[Saved entries]
■ ■ ■

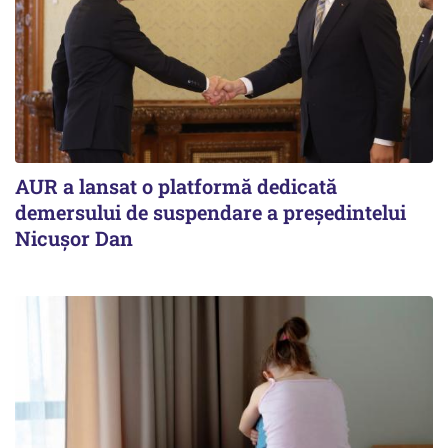
AUR a lansat o platformă dedicată
demersului de suspendare a președintelui
Nicușor Dan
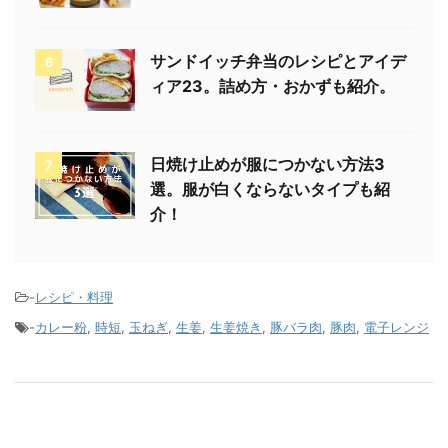
さつまいものレシピ33品まとめ。ス
5
イーツ・おやつ・おかずまで。
サンドイッチ弁当のレシピとアイデ
6
ィア23。詰め方・おかずも紹介。
日焼け止めが服につかない方法3
7
選。服が白くならないタイプも紹
介！
-
レシピ・料理
-
カレー粉
,
時短
,
玉ねぎ
,
生姜
,
生姜焼き
,
豚バラ肉
,
豚肉
,
電子レンジ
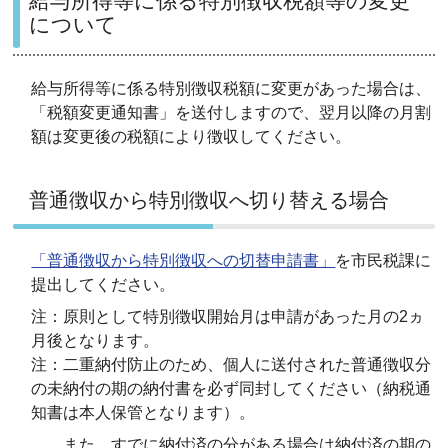
給与所得等に係る特別徴収税額等の変更
について
給与所得等に係る特別徴収税額に変更があった場合は、
「税額変更通知書」を送付しますので、翌月以降の月割
額は変更後の税額により徴収してください。
普通徴収から特別徴収へ切り替える場合
「普通徴収から特別徴収への切替申請書」
を市民税課に
提出してください。
注：原則として特別徴収開始月は申請があった月の2ヵ
月後となります。
注：二重納付防止のため、個人に送付された普通徴収分
の未納付の期の納付書を必ず同封してください（納税通
知書は本人保管となります）。
また、すでに納付済の分がある場合は納付済の期の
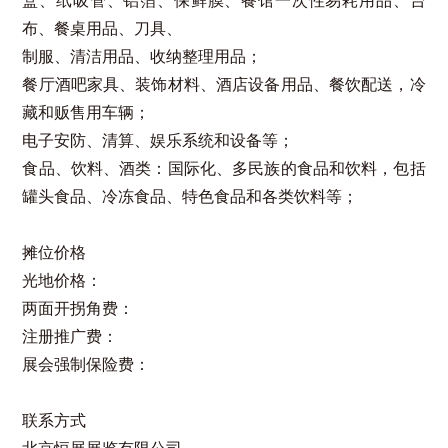
盒、纸吸管、铝箔、保鲜膜、餐馆一次性易耗用品、台
布、餐桌用品、刀具、
制服、清洁用品、收纳整理用品；
餐厅酒吧家具、装饰材料、酒店设备用品、餐饮配送，冷
藏和贩售用车辆；
电子安防、清算、娱乐系统和设备等；
食品、饮料、酒类：国际化、多民族的食品和饮料，包括
罐头食品、冷冻食品、特色食品和各类饮料等；
摊位价格
光地价格：
两面开拐角费：
注册推广费：
展会强制保险费：
联系方式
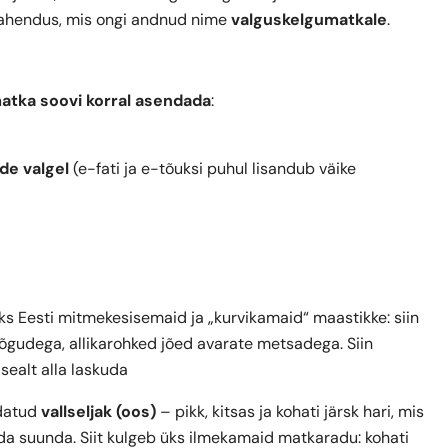
uslahendus, mis ongi andnud nime
valguskelgumatkale
.
atka soovi korral asendada
:
de valgel
(e-fati ja e-tõuksi puhul lisandub väike
ks Eesti mitmekesisemaid ja „kurvikamaid“ maastikke: siin
õgudega, allikarohked jõed avarate metsadega. Siin
 sealt alla laskuda
ndatud
vallseljak (oos)
– pikk, kitsas ja kohati järsk hari, mis
da suunda. Siit kulgeb üks ilmekamaid matkaradu: kohati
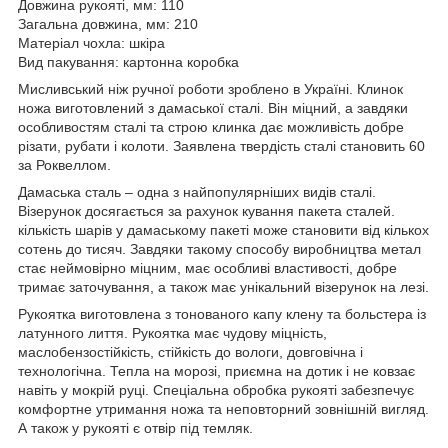
Довжина рукояті, мм: 110
Загальна довжина, мм: 210
Матеріал чохла: шкіра
Вид пакування: картонна коробка
Мисливський ніж ручної роботи зроблено в Україні. Клинок
ножа виготовлений з дамаської сталі. Він міцний, а завдяки
особливостям сталі та строю клинка дає можливість добре
різати, рубати і колоти. Заявлена ​​твердість сталі становить 60
за Роквеллом.
Дамаська сталь – одна з найпопулярніших видів сталі.
Візерунок досягається за рахунок кування пакета сталей.
кількість шарів у дамаському пакеті може становити від кількох
сотень до тисяч. Завдяки такому способу виробництва метал
стає неймовірно міцним, має особливі властивості, добре
тримає заточування, а також має унікальний візерунок на лезі.
Рукоятка виготовлена ​​з тонованого капу клену та больстера із
латунного лиття. Рукоятка має чудову міцність,
маслобензостійкість, стійкість до вологи, довговічна і
технологічна. Тепла на морозі, приємна на дотик і не ковзає
навіть у мокрій руці. Спеціальна обробка рукояті забезпечує
комфортне утримання ножа та неповторний зовнішній вигляд.
А також у рукояті є отвір під темляк.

■ ■ ■

** What to work on **
Return all of the entries exactly as written, but drop any pictures they hold.

** Result of the exercise **
AUR a lansat o platformă dedicată
demersului de suspendare a președintelui
Nicușor Dan
さつまいものレシピ33品まとめ。ス
5
イーツ・おやつ・おかずまで。
サンドイッチ弁当のレシピとアイデ
6
ィア23。詰め方・おかずも紹介。
日焼け止めが服につかない方法3
7
選。服が白くならないタイプも紹
介！
-
レシピ・料理
-
カレー粉
,
時短
,
玉ねぎ
,
生姜
,
生姜焼き
,
豚バラ肉
,
豚肉
,
電子レンジ
給与所得等に係る特別徴収税額等の変更
について
給与所得等に係る特別徴収税額に変更があった場合は、
「税額変更通知書」を送付しますので、翌月以降の月割
額は変更後の税額により徴収してください。
普通徴収から特別徴収へ切り替える場合
「普通徴収から特別徴収への切替申請書」
を市民税課に
提出してください。
注：原則として特別徴収開始月は申請があった月の2ヵ
月後となります。
注：二重納付防止のため、個人に送付された普通徴収分
の未納付の期の納付書を必ず同封してください（納税通
知書は本人保管となります）。
また、すでに納付済の分がある場合は納付済の期の
盒、纸吸管、铝箔、保鲜膜、餐馆一次性易耗用品、台
布、餐桌用品、刀具、
制服、清洁用品、收纳整理用品；
餐厅酒吧家具、装饰材料、酒店设备用品、餐饮配送，冷
藏和贩售用车辆；
电子安防、清算、娱乐系统和设备等；
食品、饮料、酒类：国际化、多民族的食品和饮料，包括
罐头食品、冷冻食品、特色食品和各类饮料等；
摊位价格
光地价格：
两面开拐角费：
注册推广费：
展会强制保险费：
联系方式
uslahendus, mis ongi andnud nime
valguskelgumatkale
.
atka soovi korral asendada
:
de valgel
(e-fati ja e-tõuksi puhul lisandub väike
ks Eesti mitmekesisemaid ja „kurvikamaid“ maastikke: siin
õgudega, allikarohked jõed avarate metsadega. Siin
 sealt alla laskuda
ndatud
vallseljak (oos)
– pikk, kitsas ja kohati järsk hari, mis
da suunda. Siit kulgeb üks ilmekamaid matkaradu: kohati
Довжина рукояті, мм: 110
Загальна довжина, мм: 210
Матеріал чохла: шкіра
Вид пакування: картонна коробка
Мисливський ніж ручної роботи зроблено в Україні. Клинок
ножа виготовлений з дамаської сталі. Він міцний, а завдяки
особливостям сталі та строю клинка дає можливість добре
різати, рубати і колоти. Заявлена ​​твердість сталі становить 60
за Роквеллом.
Дамаська сталь – одна з найпопулярніших видів сталі.
Візерунок досягається за рахунок кування пакета сталей.
кількість шарів у дамаському пакеті може становити від кількох
сотень до тисяч. Завдяки такому способу виробництва метал
стає неймовірно міцним, має особливі властивості, добре
тримає заточування, а також має унікальний візерунок на лезі.
Рукоятка виготовлена ​​з тонованого капу клену та больстера із
латунного лиття. Рукоятка має чудову міцність,
маслобензостійкість, стійкість до вологи, довговічна і
технологічна. Тепла на морозі, приємна на дотик і не ковзає
навіть у мокрій руці. Спеціальна обробка рукояті забезпечує
комфортне утримання ножа та неповторний зовнішній вигляд.
А також у рукояті є отвір під темляк.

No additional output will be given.